* EXERCISE *
Taking the line that contains "Image attached. segment pancreas (SVG masks)" as the starting point, give again exactly every line up to and including the last line of the records below.
** THE INPUT follows **
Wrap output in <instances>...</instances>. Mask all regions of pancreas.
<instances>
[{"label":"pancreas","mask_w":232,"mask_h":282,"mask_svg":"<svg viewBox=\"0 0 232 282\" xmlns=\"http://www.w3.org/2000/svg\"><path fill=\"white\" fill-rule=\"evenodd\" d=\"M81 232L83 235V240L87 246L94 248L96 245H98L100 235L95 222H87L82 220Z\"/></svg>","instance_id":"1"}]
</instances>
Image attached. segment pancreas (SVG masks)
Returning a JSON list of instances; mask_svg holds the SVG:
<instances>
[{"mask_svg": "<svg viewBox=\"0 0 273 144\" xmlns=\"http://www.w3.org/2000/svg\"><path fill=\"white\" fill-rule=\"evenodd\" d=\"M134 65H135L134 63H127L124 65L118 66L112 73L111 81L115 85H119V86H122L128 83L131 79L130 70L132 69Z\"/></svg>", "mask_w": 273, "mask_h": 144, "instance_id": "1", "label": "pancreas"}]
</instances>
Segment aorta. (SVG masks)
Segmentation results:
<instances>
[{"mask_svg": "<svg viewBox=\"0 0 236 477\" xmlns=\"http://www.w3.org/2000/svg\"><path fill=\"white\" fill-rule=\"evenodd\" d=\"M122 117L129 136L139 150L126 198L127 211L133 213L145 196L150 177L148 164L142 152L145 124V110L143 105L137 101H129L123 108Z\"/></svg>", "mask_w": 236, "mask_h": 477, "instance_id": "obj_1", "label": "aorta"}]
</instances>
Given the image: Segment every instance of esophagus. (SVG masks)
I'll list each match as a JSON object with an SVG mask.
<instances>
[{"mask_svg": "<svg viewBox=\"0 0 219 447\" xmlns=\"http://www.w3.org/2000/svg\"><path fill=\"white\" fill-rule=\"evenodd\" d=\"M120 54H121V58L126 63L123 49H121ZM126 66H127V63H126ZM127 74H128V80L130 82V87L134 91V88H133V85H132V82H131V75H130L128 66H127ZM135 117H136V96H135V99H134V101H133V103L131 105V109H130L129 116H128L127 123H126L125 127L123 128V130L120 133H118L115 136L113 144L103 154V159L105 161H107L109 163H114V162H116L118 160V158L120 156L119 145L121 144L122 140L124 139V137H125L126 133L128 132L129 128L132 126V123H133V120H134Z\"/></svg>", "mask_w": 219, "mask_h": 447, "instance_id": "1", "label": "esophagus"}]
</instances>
** End of THE INPUT **
* RESPONSE *
Image attached. segment pancreas (SVG masks)
Returning a JSON list of instances; mask_svg holds the SVG:
<instances>
[{"mask_svg": "<svg viewBox=\"0 0 273 144\" xmlns=\"http://www.w3.org/2000/svg\"><path fill=\"white\" fill-rule=\"evenodd\" d=\"M134 65H135L134 63H127L124 65L118 66L112 73L111 81L115 85H119V86H122L128 83L131 79L130 70L132 69Z\"/></svg>", "mask_w": 273, "mask_h": 144, "instance_id": "1", "label": "pancreas"}]
</instances>
Segment aorta. (SVG masks)
Segmentation results:
<instances>
[{"mask_svg": "<svg viewBox=\"0 0 236 477\" xmlns=\"http://www.w3.org/2000/svg\"><path fill=\"white\" fill-rule=\"evenodd\" d=\"M122 117L129 136L139 150L126 198L127 211L133 213L145 196L150 177L148 164L142 152L145 124V110L143 105L137 101H129L123 108Z\"/></svg>", "mask_w": 236, "mask_h": 477, "instance_id": "obj_1", "label": "aorta"}]
</instances>
Given the image: Segment every instance of esophagus. (SVG masks)
I'll list each match as a JSON object with an SVG mask.
<instances>
[{"mask_svg": "<svg viewBox=\"0 0 219 447\" xmlns=\"http://www.w3.org/2000/svg\"><path fill=\"white\" fill-rule=\"evenodd\" d=\"M120 54H121V58L126 63L123 49H121ZM126 66H127V63H126ZM127 74H128V80L130 82V87L134 91V88H133V85H132V82H131V75H130L128 66H127ZM135 117H136V96H135V99H134V101H133V103L131 105V109H130L129 116H128L127 123H126L125 127L123 128V130L120 133H118L115 136L113 144L103 154V159L105 161H107L109 163H114V162H116L118 160V158L120 156L119 145L121 144L122 140L124 139V137H125L126 133L128 132L129 128L132 126V123H133V120H134Z\"/></svg>", "mask_w": 219, "mask_h": 447, "instance_id": "1", "label": "esophagus"}]
</instances>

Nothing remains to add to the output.